- A prepaid expense is an advanced payment a company has made regarding an expense account to cover multiple accounting periods. At the time of the transaction, cash is disbursed and credited, and an account of prepaid expense is created and debited. However, a prepaid expense is not an expense account but rather an asset account, because the total balance in the prepaid expense account doesn't pertain to any particular period and is allocated over time to multiple periods. By the end of an accounting period, a company will have incurred a certain amount of expense out of the total expense prepaid for the current period. Therefore, an adjusting entry must be made to increase the expense account with a debit and decrease the prepaid expense account with a credit.
- An unearned revenue is a form of pre-received sales proceeds from customers for future product or service deliveries. Companies cannot record the total proceeds received as revenues when they have yet to be earned over multiple accounting periods. At the time of the transaction, cash is received and debited, and an account of unearned revenue is created and credited. Unearned revenue is not a revenue account but rather a liability account in that a company is obligated to complete future deliveries. By the end of an accounting period, based on the amount of completed deliveries, a company will have earned certain amount of revenue out of the total unearned revenue for the current period. Therefore, an adjusting entry must be made to increase the revenue account with a credit and decrease the unearned revenue account with debit.

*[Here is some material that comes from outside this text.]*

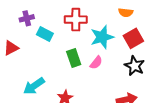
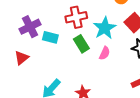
purple cross: (27, 18) -> (30, 27), size x1.5
green rectangle: (74, 58) -> (81, 44), moved

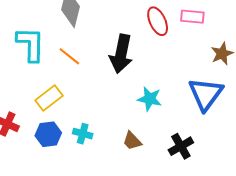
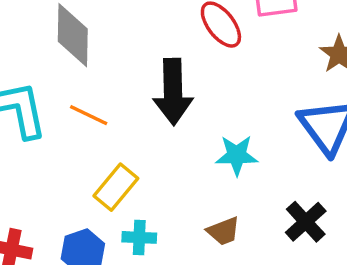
yellow rectangle: (49, 98) -> (116, 187), moved
brown trapezoid: (132, 141) -> (223, 231), turned -55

- An accrued revenue is a revenue earned but not yet received in cash or invoiced and recorded. Certain revenues may accrue, or accumulate, with the passing of time, such as interest revenue, without the presence of a transactional event. Other revenues may have been earned over time as a result of product deliveries or service performing, but not billed for collection. Without a transaction to trace to or an invoice to base on, companies usually don't make journal entries on accrued revenues during an accounting period. At the end of an accounting period, however, companies make necessary adjustments on any accrued revenues by increasing both the revenue account with a credit and an asset account of accounts receivable with a debit.
- An accrued expense is an expense incurred but yet paid or billed and recorded. Accrued expenses result from the same causes as accrued revenues. Examples of accrued expenses include accrued interest expense on borrowings and trade payables of any expense credit extended by suppliers. Similarly to the case of accrued revenues, companies usually don't make journal entries during an accounting period on accrued expenses because of the lack of any trigger by a transaction or the support of a billing document. But at the end of an accounting period, companies make relevant adjusting entries to reflect any expenses incurred by increasing both the expense account with a debit and an liability account of accounts payable with a credit.